Safety and Effect of Continuous Intravenous Urokinase Therapy in Acute Ischemic Stroke ( Open Clinical Trial ).
- Author:
Wha Beum DOH
1
;
Byung Chul LEE
;
Il Hyung LEE
;
Sung Min KIM
;
Ki Han KWON
Author Information
1. Department of Neurology, Hallym University College of Medicine, Seoul, Korea.

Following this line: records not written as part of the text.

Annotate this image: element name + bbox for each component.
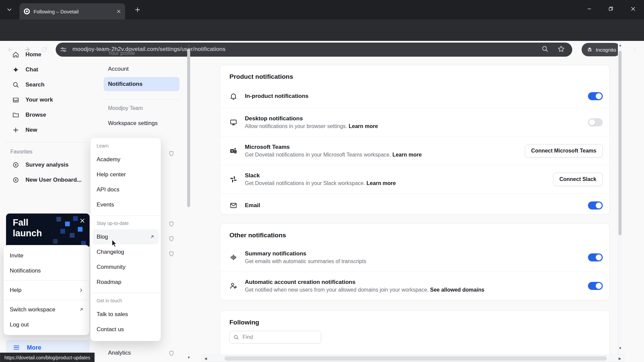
toggle-knob — [596, 254, 602, 260]
menu-item-switch-workspace[interactable]: Switch workspace — [4, 302, 89, 317]
scroll-down-arrow[interactable]: ▼ — [186, 355, 191, 360]
banner-pixel — [60, 229, 65, 234]
scroll-right-arrow[interactable]: ▶ — [616, 355, 623, 362]
row-title: Microsoft Teams — [245, 144, 518, 150]
sidebar-item-browse[interactable]: Browse — [0, 107, 103, 122]
target-circle-icon — [12, 176, 19, 184]
tab-close-button[interactable] — [116, 9, 121, 14]
learn-more-link[interactable]: Learn more — [348, 123, 378, 129]
row-subtitle: Get Dovetail notifications in your Slack… — [245, 180, 365, 186]
minimize-button[interactable] — [579, 0, 600, 17]
window-close-button[interactable] — [622, 0, 644, 17]
favorite-item-new-user-onboarding[interactable]: New User Onboard... — [0, 172, 103, 187]
settings-nav-notifications-label: Notifications — [108, 81, 143, 87]
status-link-preview: https://dovetail.com/blog/product-update… — [0, 353, 95, 362]
chevron-right-icon — [78, 288, 84, 293]
other-notifications-card: Other notifications Summary notification… — [220, 223, 610, 300]
scrollbar-thumb[interactable] — [187, 49, 190, 207]
browser-menu-button[interactable] — [629, 44, 640, 55]
menu-item-notifications[interactable]: Notifications — [4, 263, 89, 278]
sidebar-item-label: Your work — [25, 97, 53, 103]
settings-nav-notifications-selected[interactable]: Notifications — [104, 77, 179, 91]
help-menu-item-blog[interactable]: Blog — [93, 229, 159, 244]
close-icon — [80, 218, 85, 223]
sidebar-item-search[interactable]: Search — [0, 77, 103, 92]
browser-tab[interactable]: Following – Dovetail — [19, 3, 125, 19]
settings-nav-account[interactable]: Account — [108, 66, 128, 72]
help-menu-item-changelog[interactable]: Changelog — [93, 244, 159, 259]
shield-icon — [168, 236, 174, 242]
slack-icon — [229, 175, 237, 183]
folder-icon — [12, 111, 19, 119]
scroll-up-arrow[interactable]: ▲ — [186, 42, 191, 48]
notification-row-email: Email — [220, 193, 609, 217]
account-menu: Invite Notifications Help Switch workspa… — [3, 245, 90, 335]
incognito-badge[interactable]: Incognito — [582, 43, 621, 56]
sidebar-item-new[interactable]: New — [0, 122, 103, 137]
help-menu-item-help-center[interactable]: Help center — [93, 167, 159, 182]
main-scrollbar[interactable]: ▲ ▼ — [618, 41, 623, 362]
plus-icon — [12, 126, 19, 134]
learn-more-link[interactable]: Learn more — [392, 152, 422, 158]
scroll-down-arrow[interactable]: ▼ — [618, 345, 623, 351]
help-menu-item-roadmap[interactable]: Roadmap — [93, 275, 159, 290]
sidebar-item-home[interactable]: Home — [0, 47, 103, 62]
help-menu-item-events[interactable]: Events — [93, 197, 159, 212]
menu-item-invite[interactable]: Invite — [4, 248, 89, 263]
sidebar-item-label: Search — [25, 81, 45, 88]
sidebar-item-chat[interactable]: Chat — [0, 62, 103, 77]
banner-pixel — [53, 239, 58, 244]
help-menu-item-community[interactable]: Community — [93, 259, 159, 275]
horizontal-scrollbar[interactable]: ◀ ▶ — [201, 355, 624, 362]
banner-pixel — [73, 216, 78, 221]
browser-toolbar: moodjoy-team-2h2v.dovetail.com/settings/… — [0, 19, 644, 41]
banner-pixel — [56, 217, 61, 222]
connect-slack-button[interactable]: Connect Slack — [553, 173, 603, 186]
menu-item-help[interactable]: Help — [4, 283, 89, 298]
in-product-notifications-toggle[interactable] — [588, 92, 603, 100]
help-menu-item-api-docs[interactable]: API docs — [93, 182, 159, 197]
scrollbar-thumb[interactable] — [224, 356, 607, 361]
tab-search-button[interactable] — [4, 4, 15, 15]
favorite-item-survey-analysis[interactable]: Survey analysis — [0, 157, 103, 172]
row-title: Slack — [245, 172, 546, 179]
banner-pixel — [70, 233, 74, 238]
menu-item-log-out[interactable]: Log out — [4, 317, 89, 332]
mail-icon — [229, 201, 237, 209]
banner-close-button[interactable] — [80, 218, 85, 223]
browser-window: Following – Dovetail — [0, 0, 644, 362]
zoom-icon[interactable] — [541, 45, 549, 53]
email-notifications-toggle[interactable] — [588, 201, 603, 209]
scrollbar-thumb[interactable] — [619, 51, 622, 235]
see-allowed-domains-link[interactable]: See allowed domains — [430, 287, 484, 293]
external-link-icon — [79, 307, 84, 312]
settings-scrollbar[interactable]: ▲ ▼ — [186, 41, 191, 362]
toggle-knob — [589, 119, 595, 125]
notification-row-slack: Slack Get Dovetail notifications in your… — [220, 165, 609, 193]
scroll-up-arrow[interactable]: ▲ — [618, 42, 623, 48]
auto-account-creation-toggle[interactable] — [588, 282, 603, 290]
bookmark-star-icon[interactable] — [557, 45, 565, 53]
search-icon — [12, 81, 19, 88]
fall-launch-banner[interactable]: Fall launch — [6, 214, 90, 248]
favorite-item-label: New User Onboard... — [25, 177, 82, 183]
settings-nav-workspace-settings[interactable]: Workspace settings — [108, 120, 158, 127]
connect-microsoft-teams-button[interactable]: Connect Microsoft Teams — [525, 144, 603, 158]
product-notifications-card: Product notifications In-product notific… — [220, 65, 610, 215]
settings-nav-analytics[interactable]: Analytics — [108, 350, 131, 356]
tab-title: Following – Dovetail — [34, 9, 113, 14]
new-tab-button[interactable] — [133, 5, 142, 14]
help-menu-item-talk-to-sales[interactable]: Talk to sales — [93, 307, 159, 322]
row-subtitle: Get emails with automatic summaries of t… — [245, 258, 366, 264]
learn-more-link[interactable]: Learn more — [367, 180, 396, 186]
restore-button[interactable] — [600, 0, 621, 17]
sidebar-item-your-work[interactable]: Your work — [0, 92, 103, 107]
scroll-left-arrow[interactable]: ◀ — [202, 355, 209, 362]
help-menu-item-contact-us[interactable]: Contact us — [93, 322, 159, 337]
find-input[interactable] — [229, 331, 321, 344]
desktop-notifications-toggle[interactable] — [588, 118, 603, 126]
summary-notifications-toggle[interactable] — [588, 253, 603, 261]
row-title: In-product notifications — [245, 93, 581, 100]
bell-icon — [229, 92, 237, 100]
help-menu-item-academy[interactable]: Academy — [93, 152, 159, 167]
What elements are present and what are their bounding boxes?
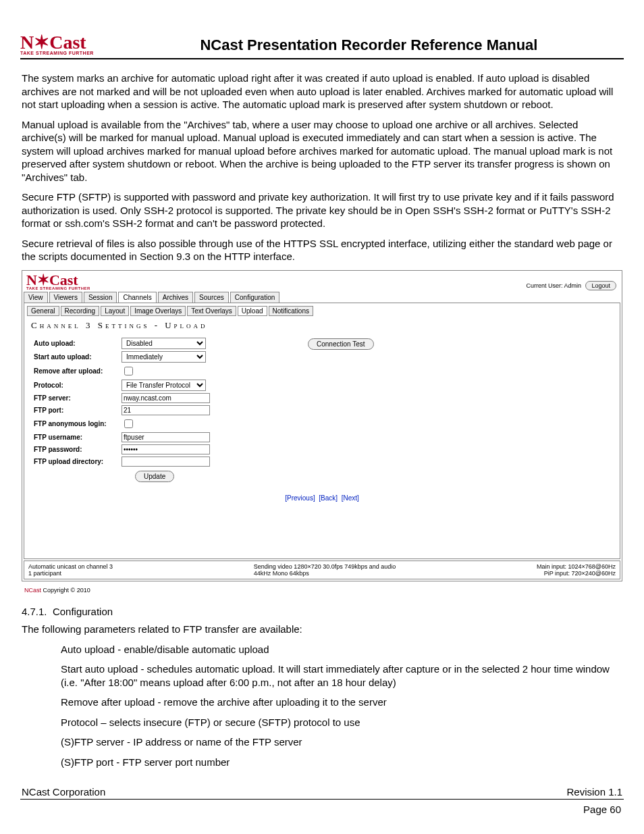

- Publication Type:Clinical Trial ; Multicenter Study ; Original Article
- Keywords:
Urokinase;
Intravenous thrombolysis;
Acute ischemic stroke
- MeSH:
Humans;
Infarction;
Stroke*;
Urokinase-Type Plasminogen Activator*
- From:Journal of the Korean Neurological Association
1999;17(2):189-194
- CountryRepublic of Korea
- Language:Korean
-
Abstract:
BACKGROUND: Early thrombolysis with intra-arterial urokinase(UK) or intravenous(IV) t-PA may be beneficial for patients with acute ischemic stroke, but this therapy is unavailable in some circumstances and cannot be applied in the cases of late admission. Thus, continuous IV UK infusion has been applied empirically in many hospitals of our country. However, the therapeutic efficacy of this therapy is not known yet. In this study, we investigated the safety and the clinical effect of continuous IV UK infusion. METHOD: 68 patients with acute supratentorial ischemic stroke within 3 days of onset received 6 x 105units of UK daily by continuous infusion for 5 days without loading dose. We estimated European stroke scale (ESS) and Barthel index score (BIS) prior to therapy, on day 1, 3 and 7 after the start of UK, and on the day of discharge. RESULTS: The ESS and BIS were improved in most patients after the therapy. There are no differences in therapeutic effects among the various stroke subtypes and the starting times of therapy after onset. Out of 10 TIA patients, 9 patients did not undergo further TIA and only one patient had complete infarction during UK infusion. Complications were noted in 7(10.3%) patients. But these complications were all minimal. CONCLUSION: As this study was just an open clinical trial, we could not conclude about definite efficacy of continuous IV UK infusion in acute ischemic stroke. However, this therapy might be at least acceptable safe regimen and deserves to be performed in multicenter double-blind controlled trials to clarify the efficacy.